* _DATA TO USE_
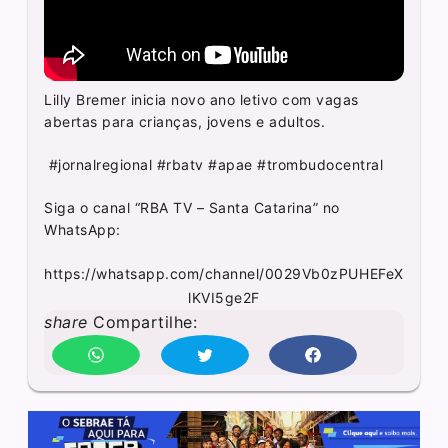
Lilly Bremer inicia novo ano letivo com vagas
abertas para crianças, jovens e adultos.
#jornalregional #rbatv #apae #trombudocentral
Siga o canal “RBA TV – Santa Catarina” no
WhatsApp:
https://whatsapp.com/channel/0029Vb0zPUHEFeX
lKVI5ge2F
share
Compartilhe:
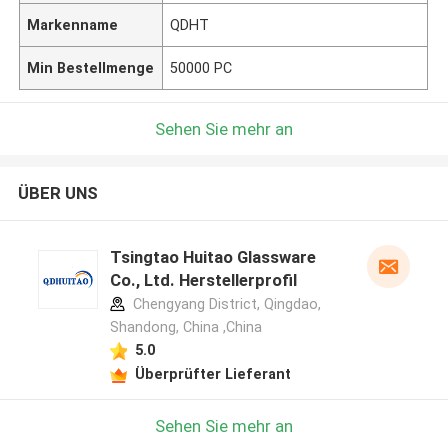
Markenname
QDHT
Min Bestellmenge
50000 PC
Sehen Sie mehr an
ÜBER UNS
Tsingtao Huitao Glassware
Co., Ltd. Herstellerprofil
Chengyang District, Qingdao,
Shandong, China ,China
5.0
Überprüfter Lieferant
Sehen Sie mehr an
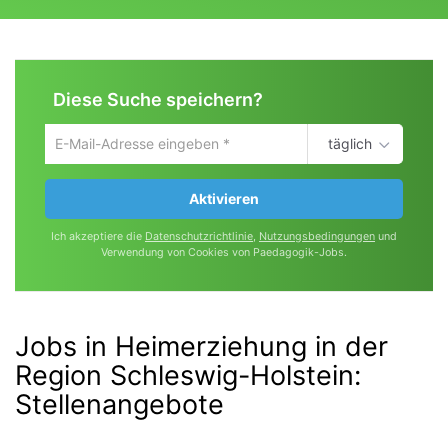
Diese Suche speichern?
täglich
Um
die
aktuelle
Aktivieren
Suche
zu
Ich akzeptiere die
Datenschutzrichtlinie
,
Nutzungsbedingungen
und
speichern
Verwendung von Cookies von Paedagogik-Jobs.
gib
deine
Emailadresse
ein
Jobs in Heimerziehung in der
Region Schleswig-Holstein
:
Stellenangebote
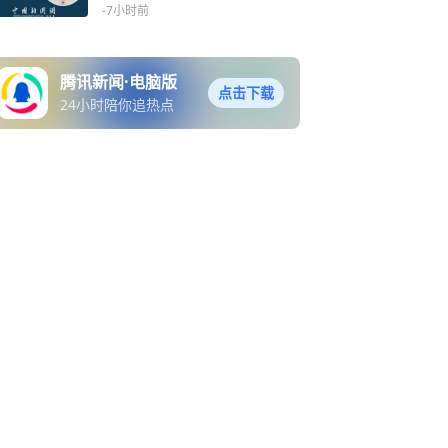
领高中毕业生假期
-7小时前
腾讯新闻·电脑版
点击下载
24小时陪你追热点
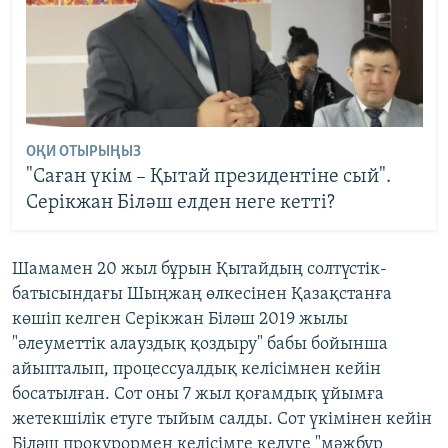
ОҚИ ОТЫРЫҢЫЗ
"Саған үкім – Қытай президентіне сый".
Серікжан Біләш елден неге кетті?
Шамамен 20 жыл бұрын Қытайдың солтүстік-
батысындағы Шыңжаң өлкесінен Қазақстанға
көшіп келген Серікжан Біләш 2019 жылы
"әлеуметтік алауздық қоздыру" бабы бойынша
айыпталып, процессуалдық келісімнен кейін
босатылған. Сот оны 7 жыл қоғамдық ұйымға
жетекшілік етуге тыйым салды. Сот үкімінен кейін
Біләш прокурормен келісімге келуге "мәжбүр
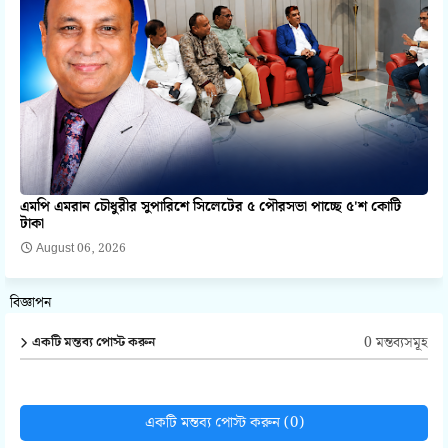
এমপি এমরান চৌধুরীর সুপারিশে সিলেটের ৫ পৌরসভা পাচ্ছে ৫'শ কোটি
টাকা
August 06, 2026
বিজ্ঞাপন
0 মন্তব্যসমূহ
একটি মন্তব্য পোস্ট করুন
একটি মন্তব্য পোস্ট করুন (0)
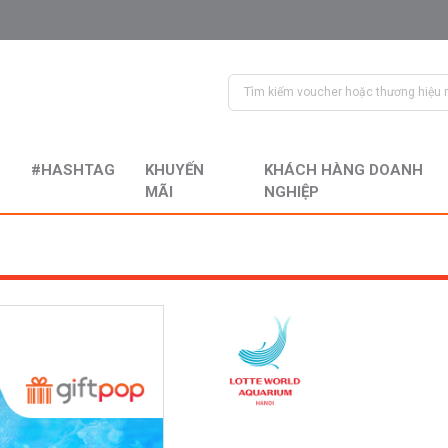
#HASHTAG
KHUYẾN
KHÁCH HÀNG DOANH
MÃI
NGHIỆP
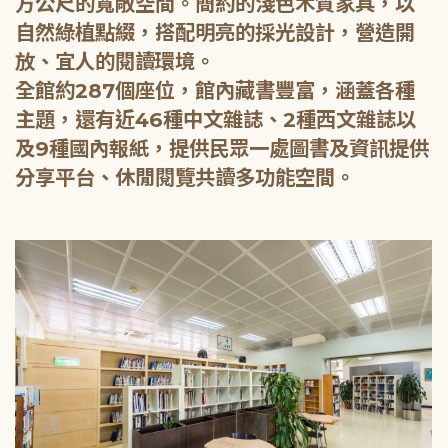
方公尺的寬敞空間。簡約的淺色木質家具，以
自然綠植點綴，搭配明亮的採光設計，營造開
放、宜人的閱讀環境。
全館約287個座位，館內藏書豐富，涵蓋各種
主題，還有近46種中文雜誌、2種西文雜誌以
及9種國內報紙，提供民眾一處圖書及資訊提供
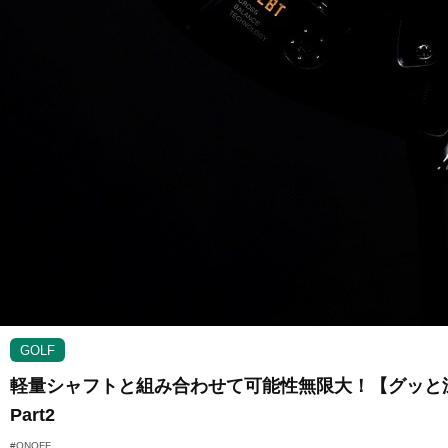
GOLF
軽量シャフトと組み合わせて可能性無限大！【グッと深掘り
Part2
#ONOFF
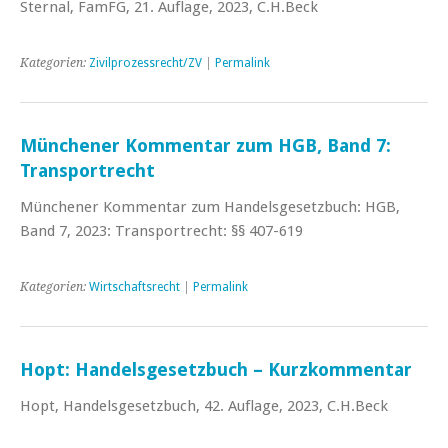
Sternal, FamFG, 21. Auflage, 2023, C.H.Beck
Kategorien:
Zivilprozessrecht/ZV
|
Permalink
Münchener Kommentar zum HGB, Band 7:
Transportrecht
Münchener Kommentar zum Handelsgesetzbuch: HGB,
Band 7, 2023: Transportrecht: §§ 407-619
Kategorien:
Wirtschaftsrecht
|
Permalink
Hopt: Handelsgesetzbuch – Kurzkommentar
Hopt, Handelsgesetzbuch, 42. Auflage, 2023, C.H.Beck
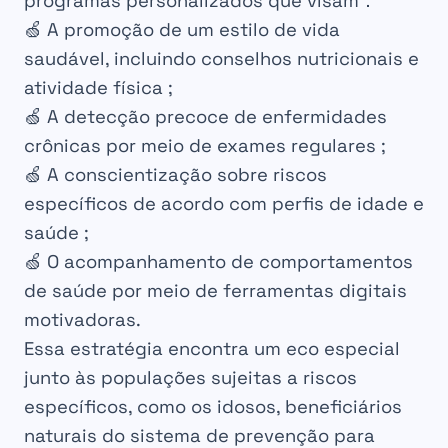
programas personalizados que visam：
🍏 A promoção de um estilo de vida
saudável, incluindo conselhos nutricionais e
atividade física ;
🍏 A detecção precoce de enfermidades
crônicas por meio de exames regulares ;
🍏 A conscientização sobre riscos
específicos de acordo com perfis de idade e
saúde ;
🍏 O acompanhamento de comportamentos
de saúde por meio de ferramentas digitais
motivadoras.
Essa estratégia encontra um eco especial
junto às populações sujeitas a riscos
específicos, como os idosos, beneficiários
naturais do sistema de prevenção para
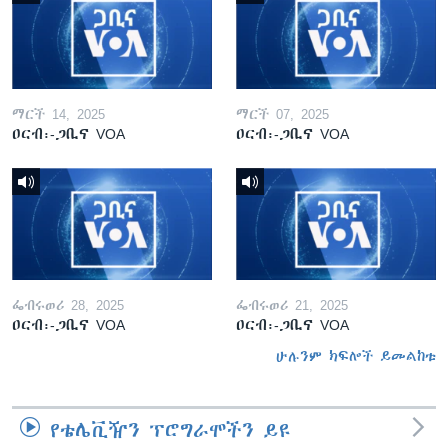
ማርች 14, 2025
ማርች 07, 2025
ዐርብ፡-ጋቢና VOA
ዐርብ፡-ጋቢና VOA
ፌብሩወሪ 28, 2025
ፌብሩወሪ 21, 2025
ዐርብ፡-ጋቢና VOA
ዐርብ፡-ጋቢና VOA
ሁሉንም ክፍሎች ይመልከቱ
የቴሌቪዥን ፕሮግራሞችን ይዩ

* _DESCRIPTION OF THE TASK_
Output all the records, word for word, with no pictures in the copy.

* _WRITTEN ANSWER_
Lilly Bremer inicia novo ano letivo com vagas
abertas para crianças, jovens e adultos.
#jornalregional #rbatv #apae #trombudocentral
Siga o canal “RBA TV – Santa Catarina” no
WhatsApp:
https://whatsapp.com/channel/0029Vb0zPUHEFeX
lKVI5ge2F
share
Compartilhe:
Markenname
QDHT
Min Bestellmenge
50000 PC
Sehen Sie mehr an
ÜBER UNS
Tsingtao Huitao Glassware
Co., Ltd. Herstellerprofil
Chengyang District, Qingdao,
Shandong, China ,China
5.0
Überprüfter Lieferant
Sehen Sie mehr an
Diese Suche speichern?
täglich
Um
die
aktuelle
Aktivieren
Suche
zu
Ich akzeptiere die
Datenschutzrichtlinie
,
Nutzungsbedingungen
und
speichern
Verwendung von Cookies von Paedagogik-Jobs.
gib
deine
Emailadresse
ein
Jobs in Heimerziehung in der
Region Schleswig-Holstein
:
Stellenangebote
领高中毕业生假期
-7小时前
腾讯新闻·电脑版
点击下载
24小时陪你追热点
ОҚИ ОТЫРЫҢЫЗ
"Саған үкім – Қытай президентіне сый".
Серікжан Біләш елден неге кетті?
Шамамен 20 жыл бұрын Қытайдың солтүстік-
батысындағы Шыңжаң өлкесінен Қазақстанға
көшіп келген Серікжан Біләш 2019 жылы
"әлеуметтік алауздық қоздыру" бабы бойынша
айыпталып, процессуалдық келісімнен кейін
босатылған. Сот оны 7 жыл қоғамдық ұйымға
жетекшілік етуге тыйым салды. Сот үкімінен кейін
Біләш прокурормен келісімге келуге "мәжбүр
এমপি এমরান চৌধুরীর সুপারিশে সিলেটের ৫ পৌরসভা পাচ্ছে ৫'শ কোটি
টাকা
August 06, 2026
বিজ্ঞাপন
0 মন্তব্যসমূহ
একটি মন্তব্য পোস্ট করুন
একটি মন্তব্য পোস্ট করুন (0)
#HASHTAG
KHUYẾN
KHÁCH HÀNG DOANH
MÃI
NGHIỆP
方公尺的寬敞空間。簡約的淺色木質家具，以
自然綠植點綴，搭配明亮的採光設計，營造開
放、宜人的閱讀環境。
全館約287個座位，館內藏書豐富，涵蓋各種
主題，還有近46種中文雜誌、2種西文雜誌以
及9種國內報紙，提供民眾一處圖書及資訊提供
GOLF
軽量シャフトと組み合わせて可能性無限大！【グッと深掘り
Part2
#ONOFF
Sternal, FamFG, 21. Auflage, 2023, C.H.Beck
Kategorien:
Zivilprozessrecht/ZV
|
Permalink
Münchener Kommentar zum HGB, Band 7:
Transportrecht
Münchener Kommentar zum Handelsgesetzbuch: HGB,
Band 7, 2023: Transportrecht: §§ 407-619
Kategorien:
Wirtschaftsrecht
|
Permalink
Hopt: Handelsgesetzbuch – Kurzkommentar
Hopt, Handelsgesetzbuch, 42. Auflage, 2023, C.H.Beck
programas personalizados que visam：
🍏 A promoção de um estilo de vida
saudável, incluindo conselhos nutricionais e
atividade física ;
🍏 A detecção precoce de enfermidades
crônicas por meio de exames regulares ;
🍏 A conscientização sobre riscos
específicos de acordo com perfis de idade e
saúde ;
🍏 O acompanhamento de comportamentos
de saúde por meio de ferramentas digitais
motivadoras.
Essa estratégia encontra um eco especial
junto às populações sujeitas a riscos
específicos, como os idosos, beneficiários
naturais do sistema de prevenção para
ማርች 14, 2025
ማርች 07, 2025
ዐርብ፡-ጋቢና VOA
ዐርብ፡-ጋቢና VOA
ፌብሩወሪ 28, 2025
ፌብሩወሪ 21, 2025
ዐርብ፡-ጋቢና VOA
ዐርብ፡-ጋቢና VOA
ሁሉንም ክፍሎች ይመልከቱ
የቴሌቪዥን ፕሮግራሞችን ይዩ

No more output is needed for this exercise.